Task item: Give the records back exactly as written, but without the images.

Supplied records:
::::::::::
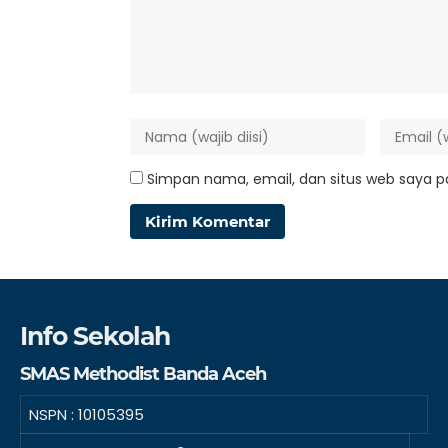
Simpan nama, email, dan situs web saya p
Info Sekolah
SMAS Methodist Banda Aceh
NSPN :
10105395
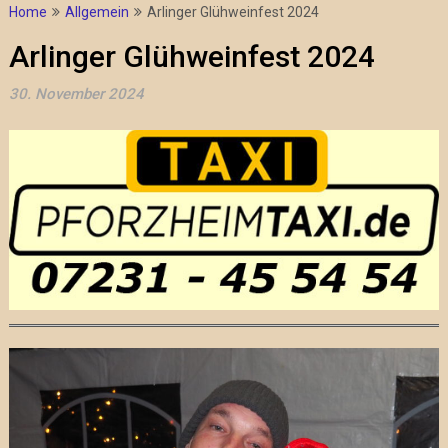
Home
Allgemein
Arlinger Glühweinfest 2024
Arlinger Glühweinfest 2024
30. November 2024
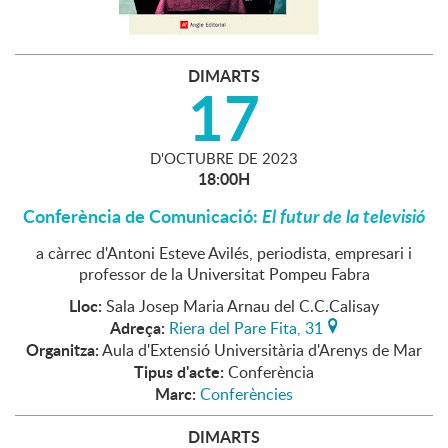
DIMARTS
17
D'
OCTUBRE
DE
2023
18:00H
Conferència de Comunicació:
El futur de la televisió
a càrrec d'Antoni Esteve Avilés, periodista, empresari i
professor de la Universitat Pompeu Fabra
Lloc:
Sala Josep Maria Arnau del C.C.Calisay
Adreça:
Riera del Pare Fita, 31
Organitza:
Aula d'Extensió Universitària d'Arenys de Mar
Tipus d'acte:
Conferència
Marc:
Conferències
DIMARTS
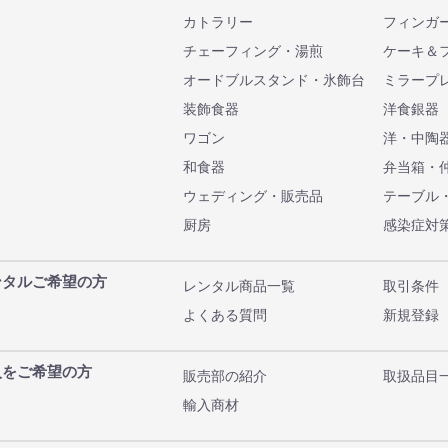
カトラリー
フィンガ
チェーフィング・湯煎
ケーキ＆
オードブルスタンド・氷飾台
ミラープ
装飾食器
洋食銀器
ワゴン
洋・中陶
和食器
弁当箱・
ウェディング・販売品
テーブル
厨房
感染症対
ンタルご希望の方
レンタル商品一覧
取引条件
よくある質問
新規登録
入をご希望の方
販売部の紹介
取扱品目
輸入商材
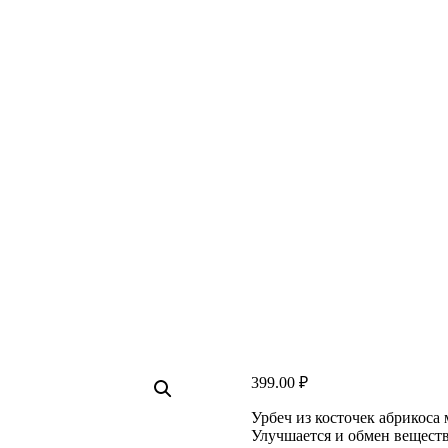
399.00
₽
Урбеч из косточек абрикоса
Улучшается и обмен веществ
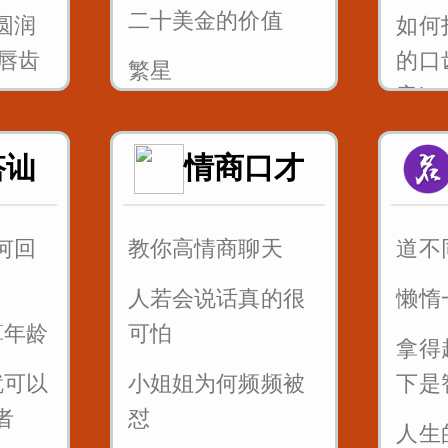
二十美金的价值
圆润
如何
-唇齿
的口
繁星
音jqx
风筝畅想曲
圆润
如何
搭讪
情商口才
父亲的爱
-舌尖
的口
音gk
何回
教你高情商聊天
道不
_八百
如何
人若会说话真的很
懒惰
的口
算年龄
可怕
前后音
拿得
红凤
就可以
小姐姐为何频频被
下是
4_舌
者
怼
和锡
人生
_调到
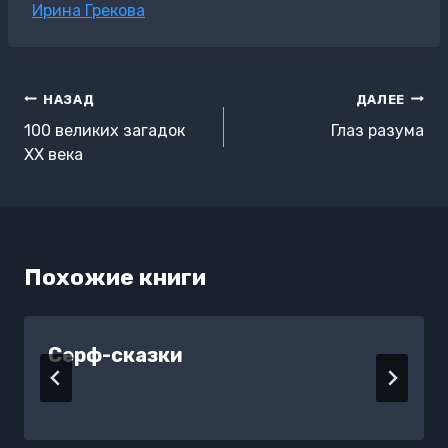
Метки
Ирина Грекова
записи:
Навигация
НАЗАД
ДАЛЕЕ
по
100 великих загадок
Глаз разума
записям
XX века
Похожие книги
Серф-сказки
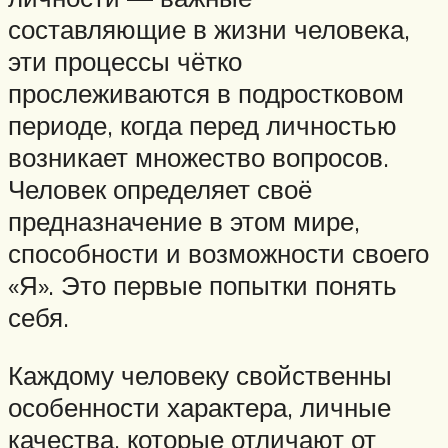
составляющие в жизни человека,
эти процессы чётко
прослеживаются в подростковом
периоде, когда перед личностью
возникает множество вопросов.
Человек определяет своё
предназначение в этом мире,
способности и возможности своего
«Я». Это первые попытки понять
себя.
Каждому человеку свойственны
особенности характера, личные
качества, которые отличают от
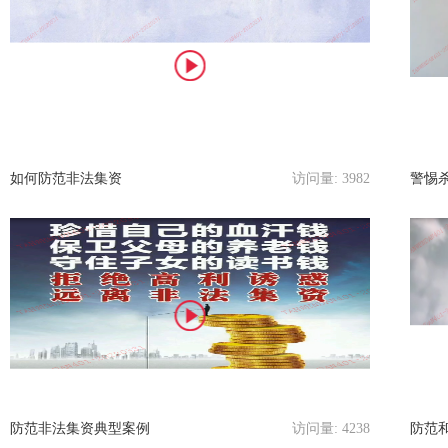
如何防范非法集资
访问量:
3982
警惕
防范非法集资典型案例
访问量:
4238
防范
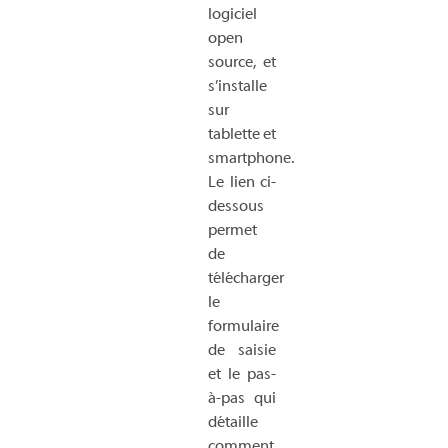
logiciel
open
source, et
s’installe
sur
tablette et
smartphone.
Le lien ci-
dessous
permet
de
télécharger
le
formulaire
de saisie
et le pas-
à-pas qui
détaille
comment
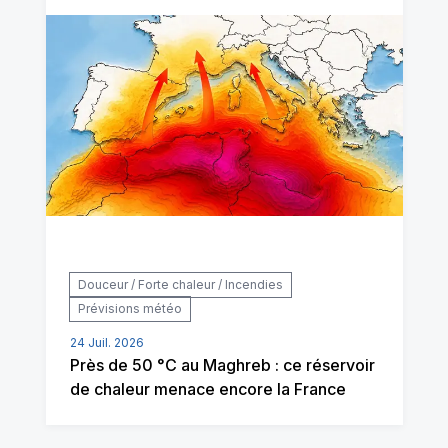
Douceur / Forte chaleur / Incendies
Prévisions météo
24 Juil. 2026
Près de 50 °C au Maghreb : ce réservoir
de chaleur menace encore la France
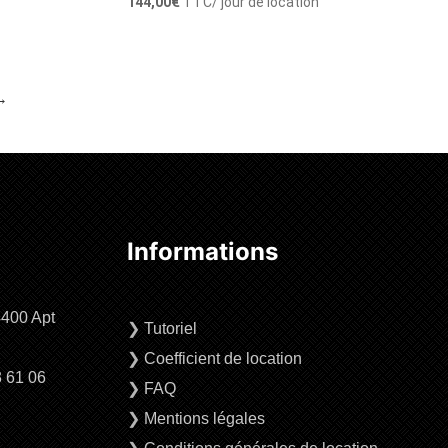
144,00
€
TTC
/ jour de location
→
Ajouter au panier
Informations
4400 Apt
❯
Tutoriel
❯
Coefficient de location
3 61 06
❯
FAQ
❯
Mentions légales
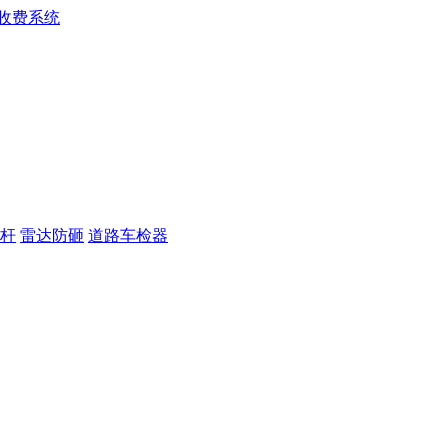
杆
雷达防砸
道路车检器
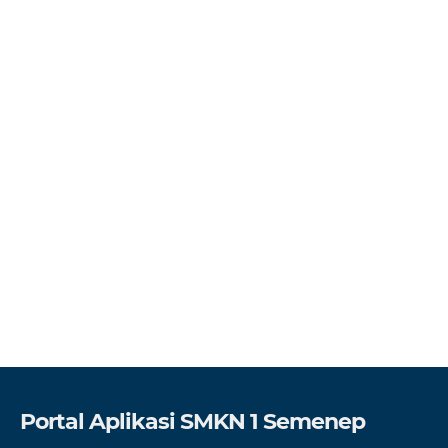
Portal Aplikasi SMKN 1 Semenep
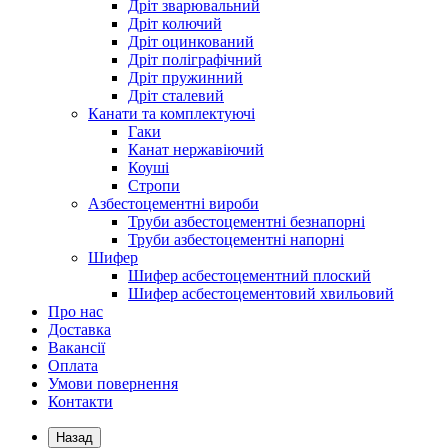
Дріт зварювальний
Дріт колючий
Дріт оцинкований
Дріт поліграфічний
Дріт пружинний
Дріт сталевий
Канати та комплектуючі
Гаки
Канат нержавіючий
Коуші
Стропи
Азбестоцементні вироби
Труби азбестоцементні безнапорні
Труби азбестоцементні напорні
Шифер
Шифер асбестоцементний плоский
Шифер асбестоцементовий хвильовий
Про нас
Доставка
Вакансії
Оплата
Умови повернення
Контакти
Назад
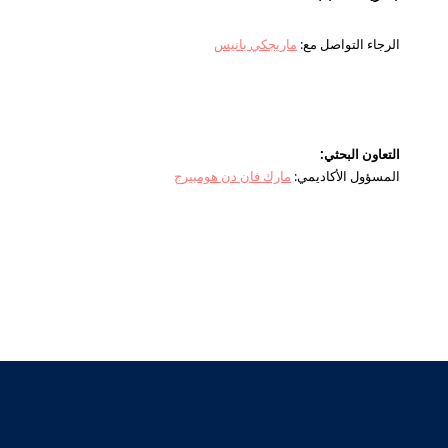
الرجاء التواصل مع:
ماريجكي بانيس
التعاون البحثي:
المسؤول الأكاديمي:
مارك فان دن هومبيرج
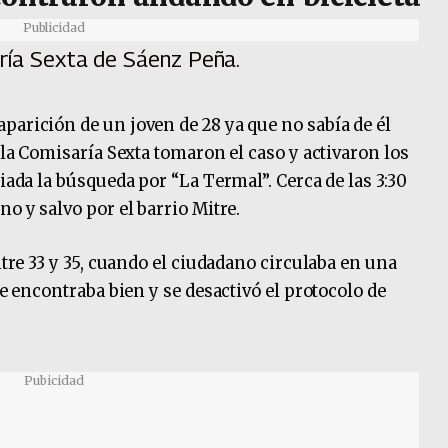
Publicidad
aría Sexta de Sáenz Peña.
parición de un joven de 28 ya que no sabía de él
e la Comisaría Sexta tomaron el caso y activaron los
iada la búsqueda por “La Termal”. Cerca de las 3:30
no y salvo por el barrio Mitre.
ntre 33 y 35, cuando el ciudadano circulaba en una
se encontraba bien y se desactivó el protocolo de
Pubicidad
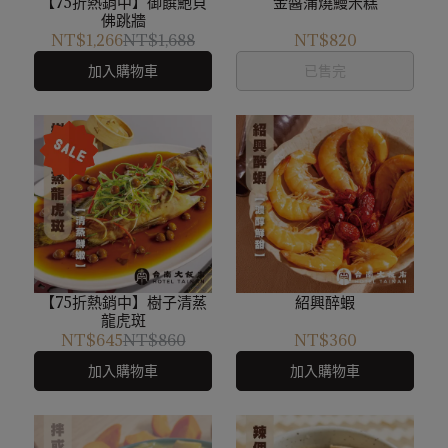
【75折熱銷中】御饌鮑貝
金醬蒲燒鰻米糕
佛跳牆
NT$1,266
NT$1,688
NT$820
加入購物車
已售完
【75折熱銷中】樹子清蒸
紹興醉蝦
龍虎斑
NT$645
NT$860
NT$360
加入購物車
加入購物車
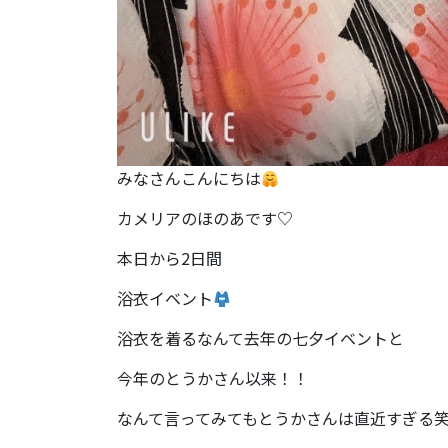
みなさんこんにちは
カメリアのほのあです♡
本日から2日間
浴衣イベント
浴衣を着るなんて去年の七夕イベントと
今年のとうかさん以来！！
なんて言ってみてもとうかさんは直近すぎる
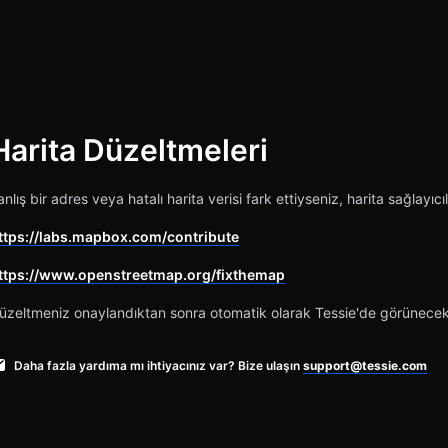
Harita Düzeltmeleri
iştir
anlış bir adres veya hatalı harita verisi fark ettiyseniz, harita sağlay
ttps://labs.mapbox.com/contribute
ttps://www.openstreetmap.org/fixthemap
üzeltmeniz onaylandıktan sonra otomatik olarak Tessie'de görünecekt
Daha fazla yardıma mı ihtiyacınız var? Bize ulaşın
support@tessie.com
::::::::::
Solution to this task:
Simpan nama, email, dan situs web saya p
Info Sekolah
SMAS Methodist Banda Aceh
NSPN :
10105395
Home
Allgemein
Arlinger Glühweinfest 2024
Arlinger Glühweinfest 2024
30. November 2024
DIMARTS
17
D'
OCTUBRE
DE
2023
18:00H
Conferència de Comunicació:
El futur de la televisió
a càrrec d'Antoni Esteve Avilés, periodista, empresari i
professor de la Universitat Pompeu Fabra
Lloc:
Sala Josep Maria Arnau del C.C.Calisay
Adreça:
Riera del Pare Fita, 31
Organitza:
Aula d'Extensió Universitària d'Arenys de Mar
Tipus d'acte:
Conferència
Marc:
Conferències
DIMARTS
カトラリー
フィンガ
チェーフィング・湯煎
ケーキ＆
オードブルスタンド・氷飾台
ミラープ
装飾食器
洋食銀器
ワゴン
洋・中陶
和食器
弁当箱・
ウェディング・販売品
テーブル
厨房
感染症対
ンタルご希望の方
レンタル商品一覧
取引条件
よくある質問
新規登録
入をご希望の方
販売部の紹介
取扱品目
輸入商材
399.00
₽
Урбеч из косточек абрикоса
Улучшается и обмен веществ
二十美金的价值
圆润
如何
-唇齿
的口
繁星
音jqx
风筝畅想曲
圆润
如何
搭讪
情商口才
父亲的爱
-舌尖
的口
音gk
何回
教你高情商聊天
道不
_八百
如何
人若会说话真的很
懒惰
的口
算年龄
可怕
前后音
拿得
红凤
就可以
小姐姐为何频频被
下是
4_舌
者
怼
和锡
人生
_调到
Метки
Ирина Грекова
записи:
Навигация
НАЗАД
ДАЛЕЕ
по
100 великих загадок
Глаз разума
записям
XX века
Похожие книги
Серф-сказки
составляющие в жизни человека,
эти процессы чётко
прослеживаются в подростковом
периоде, когда перед личностью
возникает множество вопросов.
Человек определяет своё
предназначение в этом мире,
способности и возможности своего
«Я». Это первые попытки понять
себя.
Каждому человеку свойственны
особенности характера, личные
качества, которые отличают от
如何防范非法集资
访问量:
3982
警惕
防范非法集资典型案例
访问量:
4238
防范
logiciel
open
source, et
s’installe
sur
tablette et
smartphone.
Le lien ci-
dessous
permet
de
télécharger
le
formulaire
de saisie
et le pas-
à-pas qui
détaille
comment
Douceur / Forte chaleur / Incendies
Prévisions météo
24 Juil. 2026
Près de 50 °C au Maghreb : ce réservoir
de chaleur menace encore la France
144,00
€
TTC
/ jour de location
→
Ajouter au panier
Informations
4400 Apt
❯
Tutoriel
❯
Coefficient de location
3 61 06
❯
FAQ
❯
Mentions légales
杆
雷达防砸
道路车检器
Portal Aplikasi SMKN 1 Semenep
Дріт зварювальний
Дріт колючий
Дріт оцинкований
Дріт поліграфічний
Дріт пружинний
Дріт сталевий
Канати та комплектуючі
Гаки
Канат нержавіючий
Коуші
Стропи
Азбестоцементні вироби
Труби азбестоцементні безнапорні
Труби азбестоцементні напорні
Шифер
Шифер асбестоцементний плоский
Шифер асбестоцементовий хвильовий
Про нас
Доставка
Вакансії
Оплата
Умови повернення
Контакти
Назад
الرجاء التواصل مع:
ماريجكي بانيس
التعاون البحثي:
المسؤول الأكاديمي:
مارك فان دن هومبيرج
Publicidad
aría Sexta de Sáenz Peña.
parición de un joven de 28 ya que no sabía de él
e la Comisaría Sexta tomaron el caso y activaron los
iada la búsqueda por “La Termal”. Cerca de las 3:30
no y salvo por el barrio Mitre.
ntre 33 y 35, cuando el ciudadano circulaba en una
se encontraba bien y se desactivó el protocolo de
Pubicidad
【75折熱銷中】御饌鮑貝
金醬蒲燒鰻米糕
佛跳牆
NT$1,266
NT$1,688
NT$820
加入購物車
已售完
【75折熱銷中】樹子清蒸
紹興醉蝦
龍虎斑
NT$645
NT$860
NT$360
加入購物車
加入購物車
みなさんこんにちは
カメリアのほのあです♡
本日から2日間
浴衣イベント
浴衣を着るなんて去年の七夕イベントと
今年のとうかさん以来！！
なんて言ってみてもとうかさんは直近すぎる
Harita Düzeltmeleri
iştir
anlış bir adres veya hatalı harita verisi fark ettiyseniz, harita sağlay
ttps://labs.mapbox.com/contribute
ttps://www.openstreetmap.org/fixthemap
üzeltmeniz onaylandıktan sonra otomatik olarak Tessie'de görünecekt
Daha fazla yardıma mı ihtiyacınız var? Bize ulaşın
support@tessie.com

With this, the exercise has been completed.